Working from the entries below, tally each line that holds "Parafrasi". Give the tally and nothing else.

────────────────

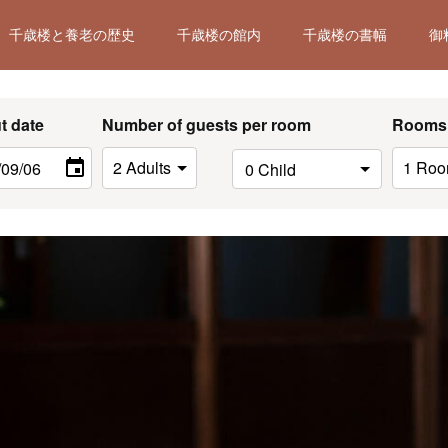
千歳楼と養老の歴史
千歳楼の館内
千歳楼の書幅
御
t date
Number of guests per room
Rooms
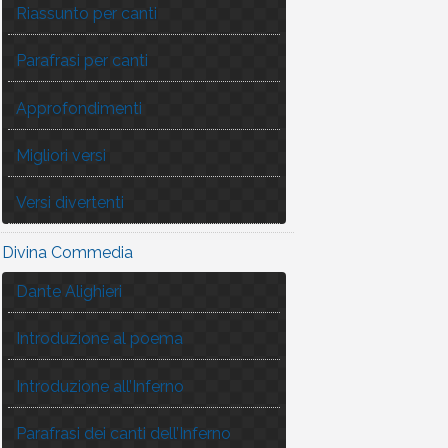
Riassunto per canti
Parafrasi per canti
Approfondimenti
Migliori versi
Versi divertenti
Divina Commedia
Dante Alighieri
Introduzione al poema
Introduzione all’Inferno
Parafrasi dei canti dell’Inferno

────────────────

ANSWER FOR THE TASK –
2